Nous passons du moteur (car le vent tombe parfois) à la grand-voile/génois puis à un ris dans la grand-voile et trinquette en l’espace de vingt minutes!
Sans doute une façon, un peu mesquine, pour ces îles issues de la noblesse de s’amuser aux dépens de roturiers?
Bref: au lieu des 60 milles prévus en dix heures, nous en aurons avalé 110, en un peu moins de vingt heures… On a déjà vu nettement mieux!

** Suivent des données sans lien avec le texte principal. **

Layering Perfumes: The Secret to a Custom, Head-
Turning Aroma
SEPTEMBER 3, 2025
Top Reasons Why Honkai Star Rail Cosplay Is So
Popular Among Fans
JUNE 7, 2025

Pour couronner le tout, la drisse de grand-voile nous lâche à 5 milles de l’arrivée: honte suprême, il faut finir au moteur. Heureusement, trois raies mantas nous montrent le chemin: légère compensation. Et le mouillage est magnifique: la petite baie d’Hanamaenoa est bien protégée, petite plage de sable blanc sous les cocotiers, bordée de deux petites falaises de lave tombant dans une eau turquoise. Presque aussi beau qu’en Corse, dis donc!
Quatre bateaux nous ont précédé; « Nelly Rose » déjà rencontré aux Galapagos, un Néo-zélandais et deux Américains. « Nelly Rose » partira assez vite, remplacée par deux autres Américains, un Néo-zélandais et un Espagnol.

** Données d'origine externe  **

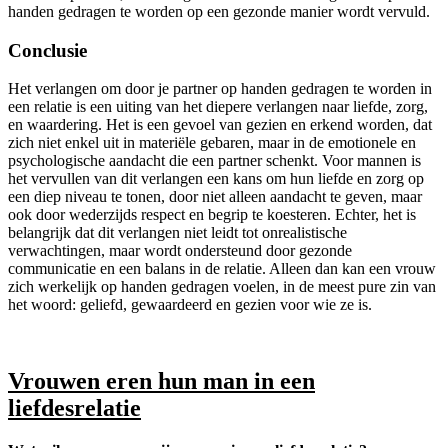
handen gedragen te worden op een gezonde manier wordt vervuld.
Conclusie
Het verlangen om door je partner op handen gedragen te worden in
een relatie is een uiting van het diepere verlangen naar liefde, zorg,
en waardering. Het is een gevoel van gezien en erkend worden, dat
zich niet enkel uit in materiële gebaren, maar in de emotionele en
psychologische aandacht die een partner schenkt. Voor mannen is
het vervullen van dit verlangen een kans om hun liefde en zorg op
een diep niveau te tonen, door niet alleen aandacht te geven, maar
ook door wederzijds respect en begrip te koesteren. Echter, het is
belangrijk dat dit verlangen niet leidt tot onrealistische
verwachtingen, maar wordt ondersteund door gezonde
communicatie en een balans in de relatie. Alleen dan kan een vrouw
zich werkelijk op handen gedragen voelen, in de meest pure zin van
het woord: geliefd, gewaardeerd en gezien voor wie ze is.
Vrouwen eren hun man in een
liefdesrelatie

27 mai. La drisse est réparée: c’est le nœud qui a lâché… Alors qu’il tenait depuis plus de deux mois. Mais ces longues journées de navigation, où le bateau est tout de même pas mal chahuté, ont un impact sur le matériel: raguage, boulons qui se desserrent, etc. On en profite pour faire une petite inspection.

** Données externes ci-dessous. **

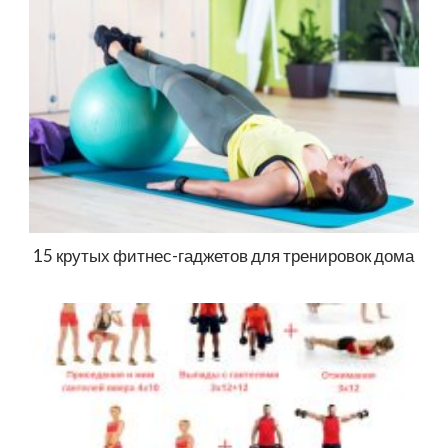
15 крутых фитнес-гаджетов для тренировок дома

Pendant que nous étions occupés, un dinghy passe, un couple de nos ages à bord: « Do you need any bread? We have baguettes! ». Une Britannique avec un sac plein de baguettes (Ah le cliché qui nous colle à la peau, petits Français!) nous en propose deux: « I have been to the village and thought people here would love to have fresh baguettes… ». Bien sûr! Et nous voici avec deux baguettes fraîches, cadeau… Puis le dinghy continue sa livraison à la demi-douzaine de bateaux dans ce beau mouillage.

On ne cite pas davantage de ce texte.